Committed to saving his marriage before it starts, doctoral student Nick Cairn embarks on a project aimed at finding the secrets of everlasting love. But when Moire DeLanthe, a smart and sassy research assistant, enters the picture, his Happily Ever After is put to the ultimate test.
I learned about The Cinderella Project a couple of weeks ago during its blog tour. The cover caught my eye (how could it not-kudos to the cover designer), and the reviews I read had wonderful things to say about it.
I really liked The Cinderella Project, and I think a lot of the reason was because it was so different from others in this genre. It is written from the male point of view by a male author. Although not the norm, it worked very well for this story. Also, Nick is such a fun main character. He has very appealing qualities for a romantic lead, but he's also somewhat . . . nerdy? His occasional scientific responses made me laugh out loud.

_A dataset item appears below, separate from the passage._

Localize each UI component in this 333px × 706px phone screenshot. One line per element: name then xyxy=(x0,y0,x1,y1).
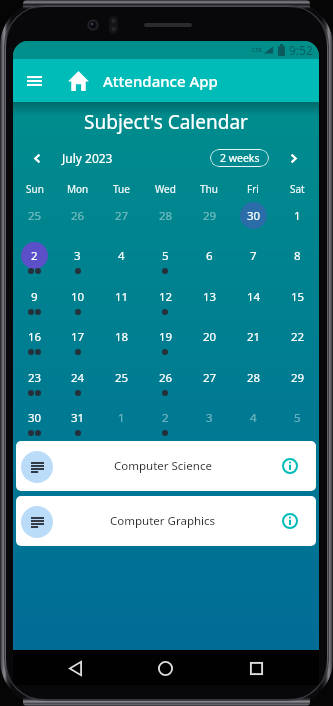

Physical beauty was only skin deep. It was nothing more than the product of a properly shaped skeleton overlain by just the right proportioning of muscles. Her slightly-lidded eyes needn't be mysterious if one just understood that she was merely relaxing her orbicularis oculi. Her lips might look pleasant as she smiled, but that only meant that her incisivi labii were shaped in a balanced symmetrical way that indicated good overall health and muscular development. She was a healthy specimen, sure. That meant she probably had lower health insurance premiums. Right. Nothing more than show. Nothing.
Not to worry, there isn't a lot of medical terminology in this novel. The usage is rare and well done.
Nick's project was so different. His experiments (which included reading lots of romance novels and watching romantic movies, in addition to conducting experiments on couples in love) provided a hilarious mental picture.
The glimpse into graduate school life was really interesting. Long hours and living on a very tight budget really brought out the struggle and sacrifice that is including with earning a doctorate degree. But that sounds much too serious. It was included and gave a great picture of Nick's life, but the overall book is fun and entertaining.
I highly recommend The Cinderella Project. It's a great, clean romance.
*Thanks to publisher Breezy Reads for sending me the e-copy for review.